Homelander e Trump compartilham traços de personalidade, aparência e senso de moral flexível. Ambos são altos, loiros e empunham símbolos nacionais, apresentando-se como encarnações do sonho americano. As comparableidades vão da autopromoção à exploração de crises para ampliar poderes.

A relação entre o personagem e a figura pública real se amplia quando se observa o uso de imagens de super-heróis na comunicação política de Trump. O ex‑mandatário chegou a retweetar elogios ao papel heroico que muitos atribuíram a ele e lançou estratégias associadas a símbolos do cinema de ação.

No enredo da série, Homelander transforma rivais em vilões, posicionando-se como fonte direta de justiça. Essa estratégia de propaganda aproxima o caminho dele ao de Trump, que também construiu narrativas de serem o herói que enfrenta elites e ameaças externas.

Nos bastidores, a recepção pública às semelhanças entre os dois, no mundo real, gerou controvérsias. Críticas a Trump por uso de imagens religiosas e símbolos de santidade foram registradas por aliados e opositores, com pesquisas sugerindo apoio menor após as postagens associadas a temas religiosos.

A repercussão levou a que Trump removesse publicações polêmicas, alegando interpretação equivocada.

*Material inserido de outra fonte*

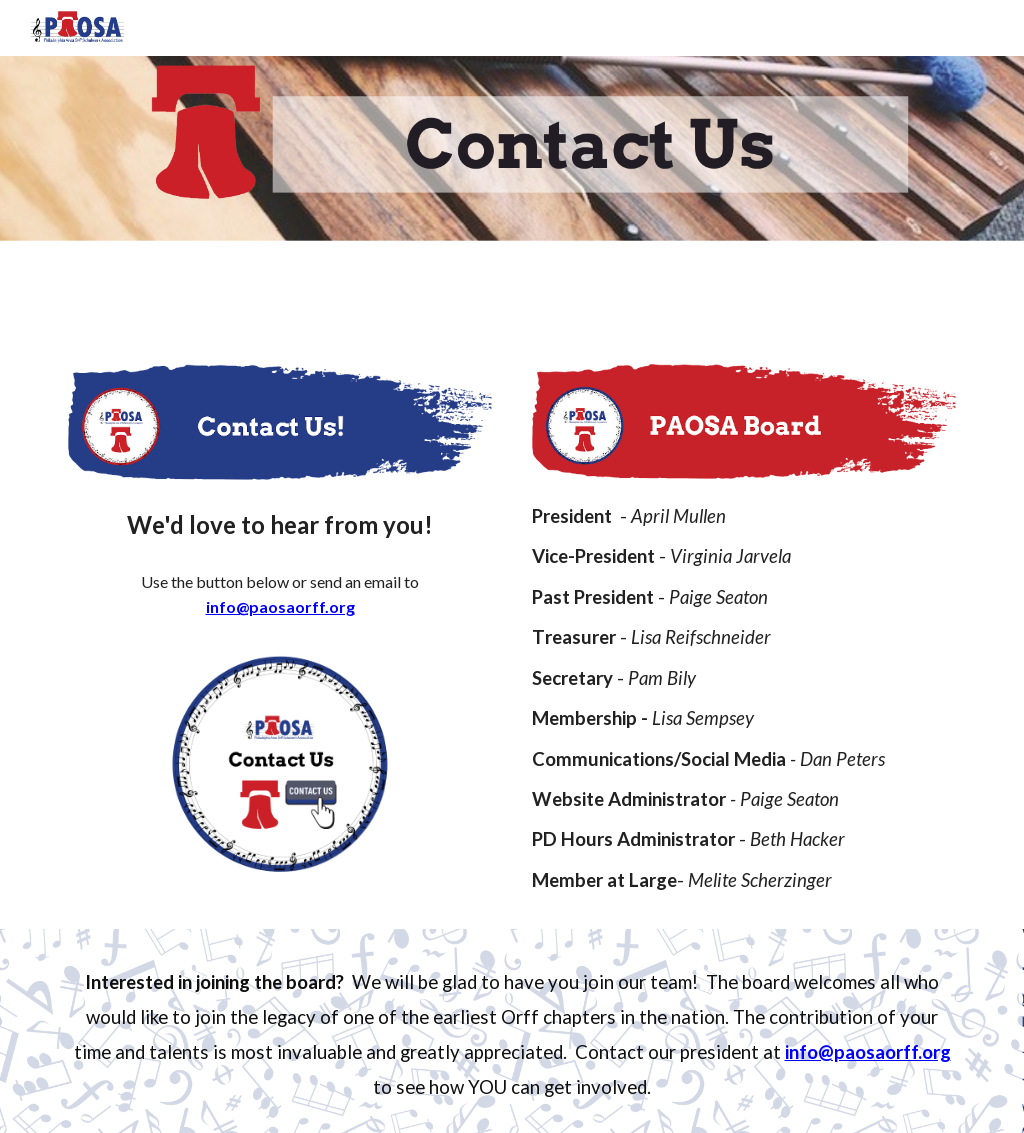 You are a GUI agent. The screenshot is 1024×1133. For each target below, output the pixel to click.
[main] (280, 523) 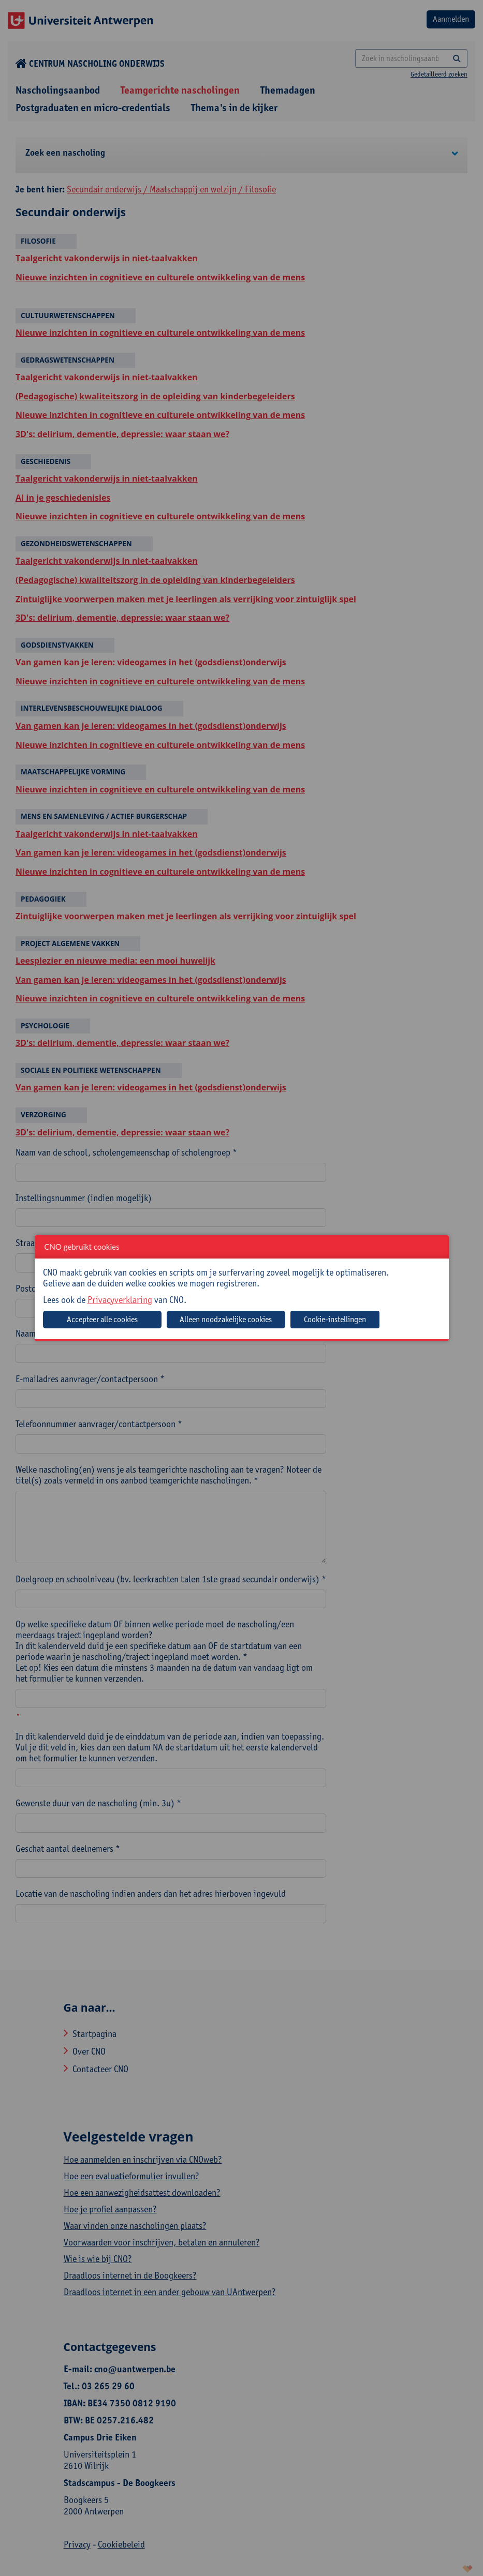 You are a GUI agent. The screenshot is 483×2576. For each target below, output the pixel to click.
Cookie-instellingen (335, 1319)
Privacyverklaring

Relatos de analistas apontam que a controvérsia manteve o debate sobre o papel da religião na política e sobre o uso de memes gerados por IA na comunicação pública.

Em paralelo, a narrativa de The Boys sinaliza limites econômicos e de poder. Mesmo com domínio sobre a empresa e o governo, Homelander não rompe o funcionamento do capitalismo representado pela Vought, que segue a fazer pesquisas de mercado para orientar lucros e estratégias.

As cenas finais do seriado sugerem que a derrota de Homelander não encerra o sistema que o sustenta. Um ex‑executivo da Vought retorna ao controle e promete dias de maior lucratividade, indicando que a organização pode continuar influente mesmo após a queda do líder.

Guardrails técnicos ajudam a manter a cobertura neutra: a análise não se prende a juízos morais, descreve apenas fatos da ficção e do contexto público, e cita eventos informados sem ampliação de rumores ou opiniões pessoais.